Your task –
Go through the entries below and count the lines where the word "oceanic" appears; give only the count.

Study material –
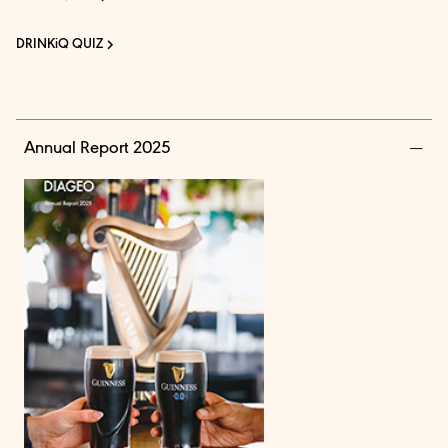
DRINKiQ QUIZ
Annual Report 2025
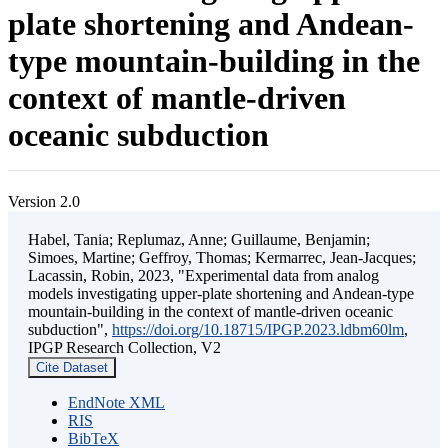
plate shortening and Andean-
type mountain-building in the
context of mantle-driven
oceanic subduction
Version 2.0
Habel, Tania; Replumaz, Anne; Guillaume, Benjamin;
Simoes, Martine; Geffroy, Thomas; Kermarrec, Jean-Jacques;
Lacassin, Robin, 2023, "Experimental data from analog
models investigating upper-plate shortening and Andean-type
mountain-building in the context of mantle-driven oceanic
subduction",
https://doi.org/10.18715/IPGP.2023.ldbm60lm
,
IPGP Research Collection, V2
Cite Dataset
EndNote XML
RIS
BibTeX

...

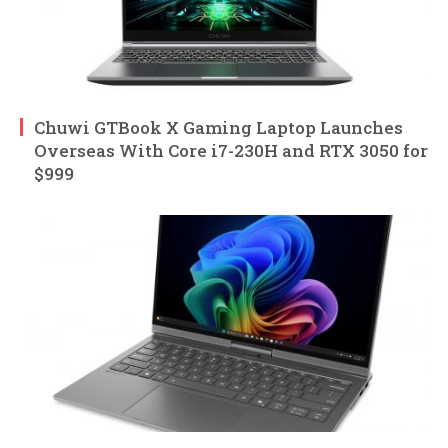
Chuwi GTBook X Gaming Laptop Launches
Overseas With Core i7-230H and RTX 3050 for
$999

Written answer –
2